Emergency Medical Services (EMS) researcher Jenna van Draanen, PhD, MPH, who is jointly appointed in the University of Washington School of Public Health and the School of Nursing, and holds a position at Public Health Seattle, King County, has led several research studies to better understand opioid use from the perspective of both first responders and people who have experienced an overdose.
“First responders are doing extremely hard work,” said van Draanen. “They are sometimes reversing an overdose on the same people multiple times, and the people they treat often don’t accept transport to the emergency department because they experience stigma and little to no help when they get there.”
First responders are in a challenging moment addressing the problem.
In 2021, van Draanen received a Research Intramural Funding Program (RIFP) grant, supported by the Troop Research Fund, from the UW School of Nursing to conduct a pilot study. The goal was to interview first responders and find out what their experiences were with responding to overdose situations, and secondarily to help develop training for first responders.
“Our interviews revealed frustration and desire to solve a problem that can’t be solved without broader systems change,” said van Draanen. “First responders experience a dual problem, feeling both overwhelmed by the increased workload and helplessness because of the lack of acceptable and available care options beyond the emergency department for people post-overdose.”
Her research revealed that there is a significant need for first responders to have practical skills and tools to address opioid overdoses in the field.
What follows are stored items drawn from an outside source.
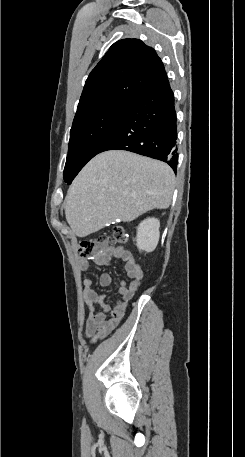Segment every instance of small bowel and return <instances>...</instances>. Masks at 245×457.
<instances>
[{
  "instance_id": "obj_1",
  "label": "small bowel",
  "mask_w": 245,
  "mask_h": 457,
  "mask_svg": "<svg viewBox=\"0 0 245 457\" xmlns=\"http://www.w3.org/2000/svg\"><path fill=\"white\" fill-rule=\"evenodd\" d=\"M115 257L124 262L125 272L129 281H120L117 287L119 299L113 306L105 302L103 296L94 288L93 279L83 280V295L89 308V316L85 323L84 334L91 341L96 342L105 338L122 320L129 300L139 289L143 278L141 266L136 263L131 252L124 247H109L103 253L89 259H81L79 268L81 271L88 270L90 262L107 266ZM112 277L104 273L99 278V284L107 287L111 284Z\"/></svg>"
}]
</instances>
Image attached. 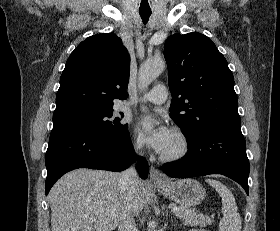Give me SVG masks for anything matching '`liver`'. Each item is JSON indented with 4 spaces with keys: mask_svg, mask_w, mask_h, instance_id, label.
<instances>
[{
    "mask_svg": "<svg viewBox=\"0 0 280 231\" xmlns=\"http://www.w3.org/2000/svg\"><path fill=\"white\" fill-rule=\"evenodd\" d=\"M117 171L73 169L53 185L52 231H113L123 213L139 215L146 203L145 183L123 191Z\"/></svg>",
    "mask_w": 280,
    "mask_h": 231,
    "instance_id": "1",
    "label": "liver"
}]
</instances>
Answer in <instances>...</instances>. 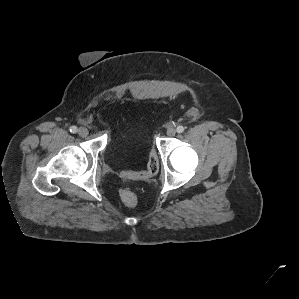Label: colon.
Masks as SVG:
<instances>
[{
    "label": "colon",
    "mask_w": 299,
    "mask_h": 299,
    "mask_svg": "<svg viewBox=\"0 0 299 299\" xmlns=\"http://www.w3.org/2000/svg\"><path fill=\"white\" fill-rule=\"evenodd\" d=\"M160 162L156 153H152L149 157L147 168L144 171H127L123 175L129 179H147L155 175L159 171ZM121 199L128 207H134L137 204V195L130 189L121 190Z\"/></svg>",
    "instance_id": "colon-1"
}]
</instances>
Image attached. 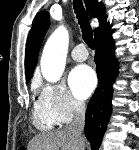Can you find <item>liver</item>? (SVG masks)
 <instances>
[{
  "label": "liver",
  "instance_id": "obj_1",
  "mask_svg": "<svg viewBox=\"0 0 139 150\" xmlns=\"http://www.w3.org/2000/svg\"><path fill=\"white\" fill-rule=\"evenodd\" d=\"M85 146V143H84ZM79 150L76 138L68 129L48 132L35 136L28 145V150Z\"/></svg>",
  "mask_w": 139,
  "mask_h": 150
}]
</instances>
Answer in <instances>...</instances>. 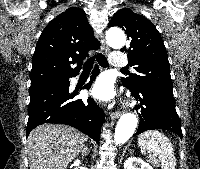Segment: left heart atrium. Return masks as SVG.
<instances>
[{"label":"left heart atrium","mask_w":200,"mask_h":169,"mask_svg":"<svg viewBox=\"0 0 200 169\" xmlns=\"http://www.w3.org/2000/svg\"><path fill=\"white\" fill-rule=\"evenodd\" d=\"M91 95L98 100L109 101L114 98L115 89L109 79L101 77L94 84Z\"/></svg>","instance_id":"obj_1"}]
</instances>
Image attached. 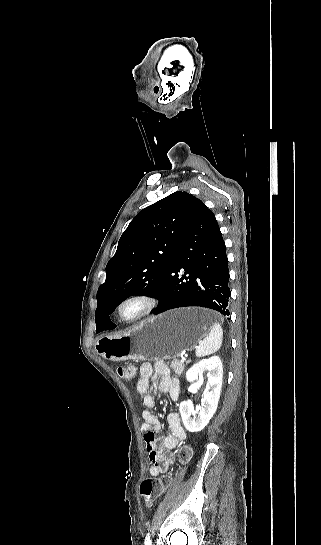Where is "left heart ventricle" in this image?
<instances>
[{
    "mask_svg": "<svg viewBox=\"0 0 321 545\" xmlns=\"http://www.w3.org/2000/svg\"><path fill=\"white\" fill-rule=\"evenodd\" d=\"M135 311H136L135 308L130 307V308H127L125 312H126L128 315H132V314L135 313Z\"/></svg>",
    "mask_w": 321,
    "mask_h": 545,
    "instance_id": "obj_1",
    "label": "left heart ventricle"
}]
</instances>
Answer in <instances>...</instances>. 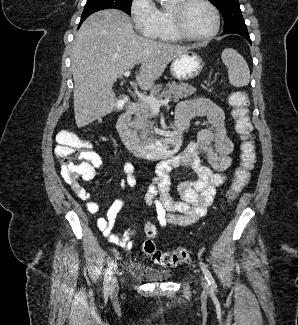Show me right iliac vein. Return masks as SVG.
Masks as SVG:
<instances>
[{"instance_id":"right-iliac-vein-1","label":"right iliac vein","mask_w":298,"mask_h":325,"mask_svg":"<svg viewBox=\"0 0 298 325\" xmlns=\"http://www.w3.org/2000/svg\"><path fill=\"white\" fill-rule=\"evenodd\" d=\"M110 293H115L118 290L117 278L113 277L109 286Z\"/></svg>"}]
</instances>
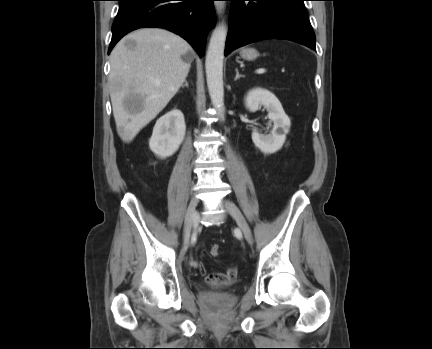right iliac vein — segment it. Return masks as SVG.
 <instances>
[{
	"instance_id": "1",
	"label": "right iliac vein",
	"mask_w": 432,
	"mask_h": 349,
	"mask_svg": "<svg viewBox=\"0 0 432 349\" xmlns=\"http://www.w3.org/2000/svg\"><path fill=\"white\" fill-rule=\"evenodd\" d=\"M198 205V198L193 196L189 202L187 212L185 215L184 222V239L188 240L190 237L192 227H196L198 225V214L196 211Z\"/></svg>"
}]
</instances>
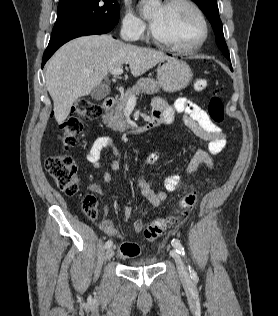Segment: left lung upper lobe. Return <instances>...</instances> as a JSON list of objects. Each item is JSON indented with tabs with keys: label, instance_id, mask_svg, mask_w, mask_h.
I'll return each instance as SVG.
<instances>
[{
	"label": "left lung upper lobe",
	"instance_id": "obj_1",
	"mask_svg": "<svg viewBox=\"0 0 278 316\" xmlns=\"http://www.w3.org/2000/svg\"><path fill=\"white\" fill-rule=\"evenodd\" d=\"M197 3V5L200 7V9L205 13L206 17L210 21L215 36L217 44L224 54V56L230 60V55L227 49V45L224 39L223 34V28H222V22L219 17V10L217 5V0H193ZM232 70V68H231Z\"/></svg>",
	"mask_w": 278,
	"mask_h": 316
}]
</instances>
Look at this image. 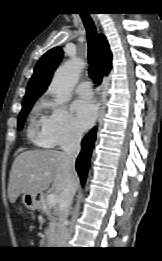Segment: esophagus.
<instances>
[{"label": "esophagus", "instance_id": "esophagus-1", "mask_svg": "<svg viewBox=\"0 0 162 261\" xmlns=\"http://www.w3.org/2000/svg\"><path fill=\"white\" fill-rule=\"evenodd\" d=\"M95 20L97 22L96 18H95ZM103 95H104V86H102L101 100H100V109H99V113H98L97 123L100 122V119H101L102 114H103V109H104Z\"/></svg>", "mask_w": 162, "mask_h": 261}]
</instances>
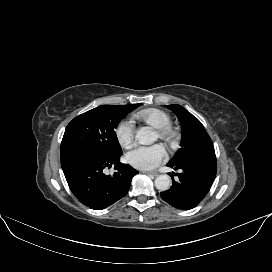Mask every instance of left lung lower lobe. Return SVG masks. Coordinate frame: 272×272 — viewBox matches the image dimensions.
<instances>
[{
    "label": "left lung lower lobe",
    "instance_id": "obj_1",
    "mask_svg": "<svg viewBox=\"0 0 272 272\" xmlns=\"http://www.w3.org/2000/svg\"><path fill=\"white\" fill-rule=\"evenodd\" d=\"M167 166L181 169L182 173L177 174L178 182L172 178L171 188L161 192V198L175 208L189 210L204 199L213 184L217 172L215 150L209 149Z\"/></svg>",
    "mask_w": 272,
    "mask_h": 272
}]
</instances>
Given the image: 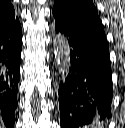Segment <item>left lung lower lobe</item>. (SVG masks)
Listing matches in <instances>:
<instances>
[{"label": "left lung lower lobe", "mask_w": 125, "mask_h": 128, "mask_svg": "<svg viewBox=\"0 0 125 128\" xmlns=\"http://www.w3.org/2000/svg\"><path fill=\"white\" fill-rule=\"evenodd\" d=\"M55 29L70 47L69 73L59 87L61 128L105 123L111 117L112 101L107 40L56 23Z\"/></svg>", "instance_id": "1"}]
</instances>
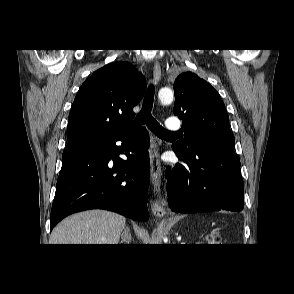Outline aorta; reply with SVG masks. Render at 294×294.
<instances>
[{"instance_id": "aorta-1", "label": "aorta", "mask_w": 294, "mask_h": 294, "mask_svg": "<svg viewBox=\"0 0 294 294\" xmlns=\"http://www.w3.org/2000/svg\"><path fill=\"white\" fill-rule=\"evenodd\" d=\"M159 100L162 104L168 105L171 104L174 98V93L169 88H162L158 93Z\"/></svg>"}]
</instances>
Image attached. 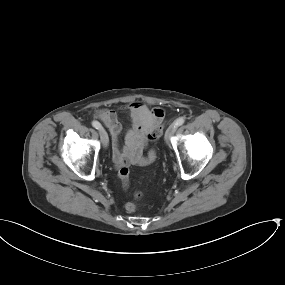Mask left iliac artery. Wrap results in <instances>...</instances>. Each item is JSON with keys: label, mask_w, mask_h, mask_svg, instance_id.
I'll return each mask as SVG.
<instances>
[{"label": "left iliac artery", "mask_w": 285, "mask_h": 285, "mask_svg": "<svg viewBox=\"0 0 285 285\" xmlns=\"http://www.w3.org/2000/svg\"><path fill=\"white\" fill-rule=\"evenodd\" d=\"M185 118L184 117H179L178 119L175 120L174 124L178 127L184 124Z\"/></svg>", "instance_id": "obj_1"}]
</instances>
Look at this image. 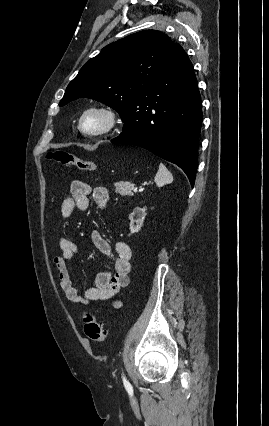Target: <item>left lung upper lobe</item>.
<instances>
[{"mask_svg":"<svg viewBox=\"0 0 269 426\" xmlns=\"http://www.w3.org/2000/svg\"><path fill=\"white\" fill-rule=\"evenodd\" d=\"M174 43L164 33L145 30L104 47L69 83L59 105L88 97L115 109L122 121L127 108L149 89L152 76Z\"/></svg>","mask_w":269,"mask_h":426,"instance_id":"1","label":"left lung upper lobe"}]
</instances>
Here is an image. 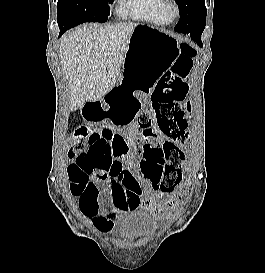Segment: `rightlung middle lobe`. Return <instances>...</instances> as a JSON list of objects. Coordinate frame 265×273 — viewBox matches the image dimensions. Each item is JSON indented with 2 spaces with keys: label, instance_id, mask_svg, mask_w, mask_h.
<instances>
[{
  "label": "right lung middle lobe",
  "instance_id": "dd1d6c3e",
  "mask_svg": "<svg viewBox=\"0 0 265 273\" xmlns=\"http://www.w3.org/2000/svg\"><path fill=\"white\" fill-rule=\"evenodd\" d=\"M113 0H58L57 22L66 31L84 22H106Z\"/></svg>",
  "mask_w": 265,
  "mask_h": 273
}]
</instances>
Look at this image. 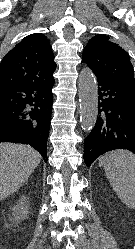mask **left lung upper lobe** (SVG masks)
<instances>
[{"mask_svg": "<svg viewBox=\"0 0 135 249\" xmlns=\"http://www.w3.org/2000/svg\"><path fill=\"white\" fill-rule=\"evenodd\" d=\"M109 36L92 37L82 54V63L93 71L97 78L135 88L133 66L129 54Z\"/></svg>", "mask_w": 135, "mask_h": 249, "instance_id": "1", "label": "left lung upper lobe"}]
</instances>
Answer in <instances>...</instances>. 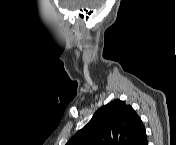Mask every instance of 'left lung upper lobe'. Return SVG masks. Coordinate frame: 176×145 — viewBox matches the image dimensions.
Wrapping results in <instances>:
<instances>
[{
  "instance_id": "1",
  "label": "left lung upper lobe",
  "mask_w": 176,
  "mask_h": 145,
  "mask_svg": "<svg viewBox=\"0 0 176 145\" xmlns=\"http://www.w3.org/2000/svg\"><path fill=\"white\" fill-rule=\"evenodd\" d=\"M144 133L143 122L134 109L115 99L98 109L66 145H137Z\"/></svg>"
}]
</instances>
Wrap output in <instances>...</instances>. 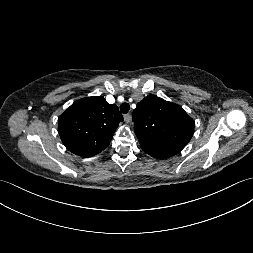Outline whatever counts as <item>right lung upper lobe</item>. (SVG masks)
Segmentation results:
<instances>
[{"label": "right lung upper lobe", "mask_w": 253, "mask_h": 253, "mask_svg": "<svg viewBox=\"0 0 253 253\" xmlns=\"http://www.w3.org/2000/svg\"><path fill=\"white\" fill-rule=\"evenodd\" d=\"M123 116L115 104L101 96L74 102L58 118V132L65 147L81 157L103 151Z\"/></svg>", "instance_id": "cb5924a9"}]
</instances>
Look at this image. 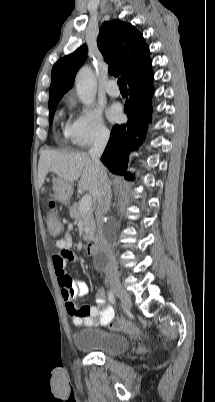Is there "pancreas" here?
<instances>
[{
  "label": "pancreas",
  "instance_id": "obj_1",
  "mask_svg": "<svg viewBox=\"0 0 215 402\" xmlns=\"http://www.w3.org/2000/svg\"><path fill=\"white\" fill-rule=\"evenodd\" d=\"M70 217L74 219L76 222L81 221L84 225L85 236L84 240H91L96 231L95 220L93 218V210L90 209L87 212L80 211V204L74 203L70 209Z\"/></svg>",
  "mask_w": 215,
  "mask_h": 402
}]
</instances>
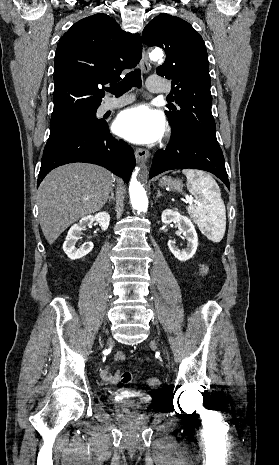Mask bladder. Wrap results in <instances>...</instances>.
Segmentation results:
<instances>
[{
    "label": "bladder",
    "mask_w": 279,
    "mask_h": 465,
    "mask_svg": "<svg viewBox=\"0 0 279 465\" xmlns=\"http://www.w3.org/2000/svg\"><path fill=\"white\" fill-rule=\"evenodd\" d=\"M153 399L144 393L120 392L116 395V403L121 410L136 412L152 404Z\"/></svg>",
    "instance_id": "obj_1"
}]
</instances>
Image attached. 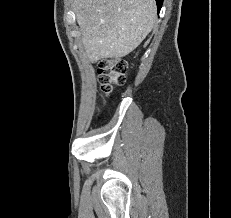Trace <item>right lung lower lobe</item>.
Masks as SVG:
<instances>
[{
    "label": "right lung lower lobe",
    "instance_id": "98d812e1",
    "mask_svg": "<svg viewBox=\"0 0 231 218\" xmlns=\"http://www.w3.org/2000/svg\"><path fill=\"white\" fill-rule=\"evenodd\" d=\"M156 3H157V9H158V12H159L161 7H162L163 0H156Z\"/></svg>",
    "mask_w": 231,
    "mask_h": 218
}]
</instances>
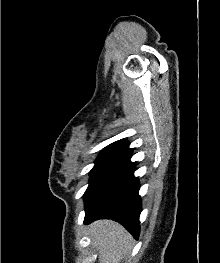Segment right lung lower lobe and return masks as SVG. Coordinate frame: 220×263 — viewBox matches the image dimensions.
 Returning <instances> with one entry per match:
<instances>
[{
    "instance_id": "obj_1",
    "label": "right lung lower lobe",
    "mask_w": 220,
    "mask_h": 263,
    "mask_svg": "<svg viewBox=\"0 0 220 263\" xmlns=\"http://www.w3.org/2000/svg\"><path fill=\"white\" fill-rule=\"evenodd\" d=\"M131 156L132 149L115 155L91 182L84 194V223L101 218L112 219L121 223L137 239L141 199Z\"/></svg>"
}]
</instances>
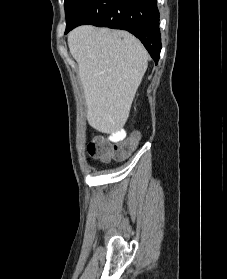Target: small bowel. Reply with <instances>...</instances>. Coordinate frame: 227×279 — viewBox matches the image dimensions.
<instances>
[{"mask_svg":"<svg viewBox=\"0 0 227 279\" xmlns=\"http://www.w3.org/2000/svg\"><path fill=\"white\" fill-rule=\"evenodd\" d=\"M127 138L124 131H118L114 133L112 136L106 137L105 140L109 143H117L123 141Z\"/></svg>","mask_w":227,"mask_h":279,"instance_id":"small-bowel-1","label":"small bowel"}]
</instances>
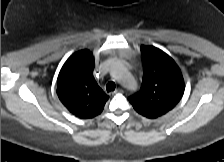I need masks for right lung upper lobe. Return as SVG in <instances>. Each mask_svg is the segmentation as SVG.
<instances>
[{
  "instance_id": "obj_1",
  "label": "right lung upper lobe",
  "mask_w": 224,
  "mask_h": 162,
  "mask_svg": "<svg viewBox=\"0 0 224 162\" xmlns=\"http://www.w3.org/2000/svg\"><path fill=\"white\" fill-rule=\"evenodd\" d=\"M93 69V54L87 49L80 50L67 59L57 79L60 101L82 119L100 114L108 100L93 77Z\"/></svg>"
}]
</instances>
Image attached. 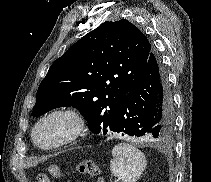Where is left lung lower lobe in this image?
Returning <instances> with one entry per match:
<instances>
[{
	"mask_svg": "<svg viewBox=\"0 0 211 182\" xmlns=\"http://www.w3.org/2000/svg\"><path fill=\"white\" fill-rule=\"evenodd\" d=\"M174 124V106L167 74L151 52L134 87L122 101L113 131L152 140L169 134Z\"/></svg>",
	"mask_w": 211,
	"mask_h": 182,
	"instance_id": "1",
	"label": "left lung lower lobe"
}]
</instances>
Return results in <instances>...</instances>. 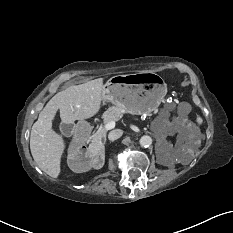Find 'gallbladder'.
<instances>
[{
	"mask_svg": "<svg viewBox=\"0 0 233 233\" xmlns=\"http://www.w3.org/2000/svg\"><path fill=\"white\" fill-rule=\"evenodd\" d=\"M60 130L64 135L69 136L73 132V126L71 124L61 123Z\"/></svg>",
	"mask_w": 233,
	"mask_h": 233,
	"instance_id": "obj_1",
	"label": "gallbladder"
}]
</instances>
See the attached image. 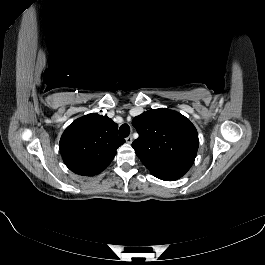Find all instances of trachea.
I'll use <instances>...</instances> for the list:
<instances>
[{
  "label": "trachea",
  "instance_id": "3493384b",
  "mask_svg": "<svg viewBox=\"0 0 265 265\" xmlns=\"http://www.w3.org/2000/svg\"><path fill=\"white\" fill-rule=\"evenodd\" d=\"M130 134V127L128 124H122L119 128V135L121 137H128Z\"/></svg>",
  "mask_w": 265,
  "mask_h": 265
}]
</instances>
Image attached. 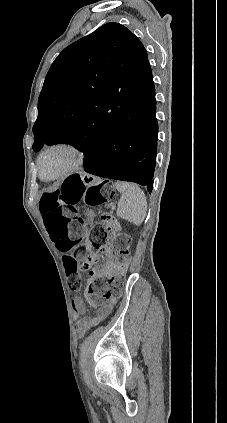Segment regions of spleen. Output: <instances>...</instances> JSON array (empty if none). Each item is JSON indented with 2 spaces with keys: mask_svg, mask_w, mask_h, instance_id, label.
<instances>
[{
  "mask_svg": "<svg viewBox=\"0 0 227 423\" xmlns=\"http://www.w3.org/2000/svg\"><path fill=\"white\" fill-rule=\"evenodd\" d=\"M115 186L116 190L121 192L116 211L117 215L132 221L135 225H140L147 210L144 192L138 188L137 184H129V182H116Z\"/></svg>",
  "mask_w": 227,
  "mask_h": 423,
  "instance_id": "obj_1",
  "label": "spleen"
}]
</instances>
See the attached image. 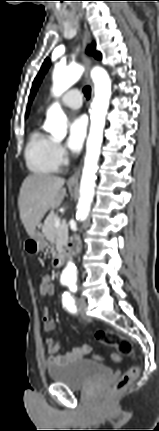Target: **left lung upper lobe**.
I'll use <instances>...</instances> for the list:
<instances>
[{"label": "left lung upper lobe", "mask_w": 159, "mask_h": 431, "mask_svg": "<svg viewBox=\"0 0 159 431\" xmlns=\"http://www.w3.org/2000/svg\"><path fill=\"white\" fill-rule=\"evenodd\" d=\"M94 47H95V45L90 46V47L87 49V52H88L89 54H91V55H94V57H95L96 59H101V54H100V52H96V51L94 50ZM49 66H50V60L47 58V59L44 61V63H43V65H42V67H41V69H40V71H39L38 75L36 76V78H35V80H34V82H33L32 89H31V92H30V97H29V101H30V102L32 101V99H33V97H34V95H35V93H36V90H37L38 86L40 85V83H41V81H42V78L44 77V75H45L46 71L48 70Z\"/></svg>", "instance_id": "obj_1"}]
</instances>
Responders also shared the desire for training, especially training offered by those with authority and experience on the topic.
The research was done in collaboration with her team of community co-researchers called READU (Research with Expert Advisors on Drug Use). The group includes five community members who have lived and living experience of drug use and who want to do EMS related research.
“We do bidirectional training, so we trained our community co-researchers in data collection and data analysis,” shared van Draanen. “They’ve trained us, too, and taught us about what it’s like to experience a first responder call and what the scene is like in Seattle right now.”
van Draanen received additional funding from an Implementation Science Grant through the UW School of Public Health. She investigates barriers and facilitators to implementation for some tangible interventions, like administering field-initiated buprenorphine to help people with opioid use disorder and having firefighters and EMTs distribute take-home Naloxone, a nasal spray that is easy to administer and rapidly reverses an overdose, to a widespread population.
van Draanen’s partners Public Health, Seattle King County, which runs the EMS division for King County and is also invested in opioid prevention and evidence-based response, are looking to implement some of these training and intervention recommendations.
“Over the next four years, there is potential for a lot of system changes,” said van Draanen. “Things like offering more training for EMS teams, distributing field-initiated buprenorphine take-home Naloxone, and dispatching specialized overdose response units, are all possibilities.”
Recently, van Draanen found out she got an R01 grant from the National Institute of Drug Abuse. She’ll receive close to $4 million over five years to test whether or not the EMS interventions have a population-level impact, among other things.
“We’re going to create an overdose survivor’s cohort and follow them over time,” said van Draanen. “There will be a qualitative component and ultimately the grant will help us understand the impact of EMS interventions on racial disparities in overdose outcomes.”
van Draanen hopes that her research findings will be rolled out locally at a large scale and then shared nationally.
“People are constantly looking to the first responder system in our region,” said van Draanen. “Our paramedic system in King County is among one of the best in the nation.”
van Draanen’s research has already made an essential contribution to the fight against opioid overdose. Her work has helped to reduce the stigma surrounding opioid overdose, provide first responders with the necessary training and tools, and create a safer and more supportive environment for people who use drugs.
“I feel so grateful and so lucky to be doing this work.” said van Draanen. “I love that I get to work closely with people who are making change in real time and in different ways in their communities.”